Could you set down the listing below exactly, leaving out its pictures?
** Opening SUPPLIED DATA block **
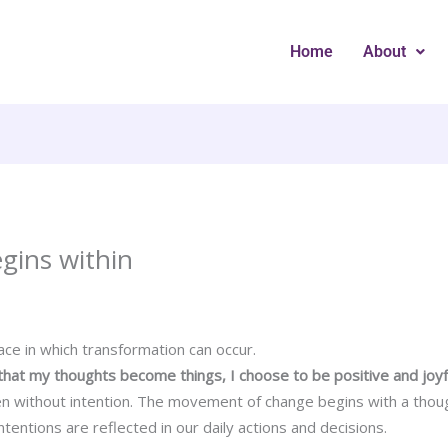
Home
About
egins within
ce in which transformation can occur.
that my thoughts become things, I choose to be positive and joyf
n without intention. The movement of change begins with a thou
intentions are reflected in our daily actions and decisions.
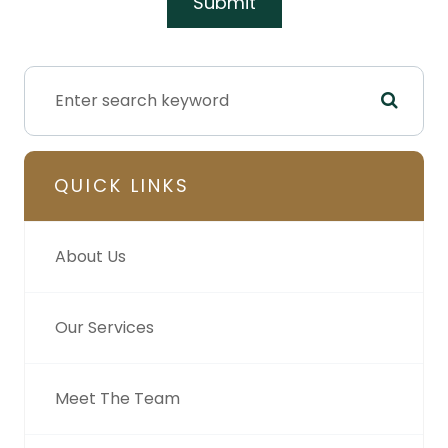
QUICK LINKS
About Us
Our Services
Meet The Team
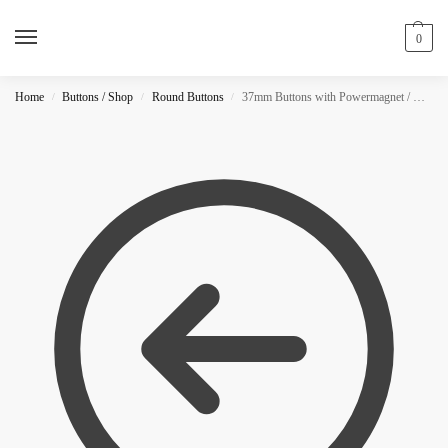
0
Home
Buttons / Shop
Round Buttons
37mm Buttons with Powermagnet / MATTE
/
/
/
** Closing SUPPLIED DATA block **
▶ [ANSWER SECTION]:
Home
About
egins within
ce in which transformation can occur.
that my thoughts become things, I choose to be positive and joyf
n without intention. The movement of change begins with a thou
intentions are reflected in our daily actions and decisions.
QUICK LINKS
About Us
Our Services
Meet The Team
0
Home
Buttons / Shop
Round Buttons
37mm Buttons with Powermagnet / MATTE
/
/
/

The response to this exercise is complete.